START Supplied data

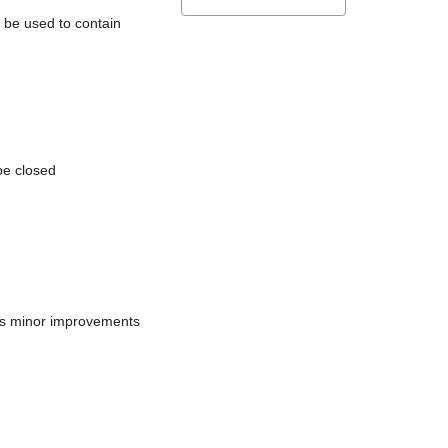
l be used to contain
be closed
does minor improvements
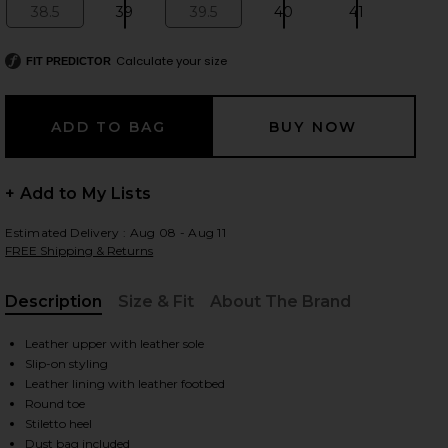
38.5
39
39.5
40
41
Size:
Size:
Size:
Size:
Size:
Calculate your size
FIT PREDICTOR
 slides
+ Add to My Lists
Estimated Delivery : Aug 08 - Aug 11
FREE Shipping & Returns
Description
Size & Fit
About The Brand
, Cu
Leather upper with leather sole
Slip-on styling
Leather lining with leather footbed
Round toe
iew 2 of 5 Peach 80 Mule in Black Coffee Woven Leather
view
Stiletto heel
Dust bag included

END Supplied data

## Aim of the task
If a line above holds "Leather", count it; say how many such lines there are and nothing else.

## Response below
3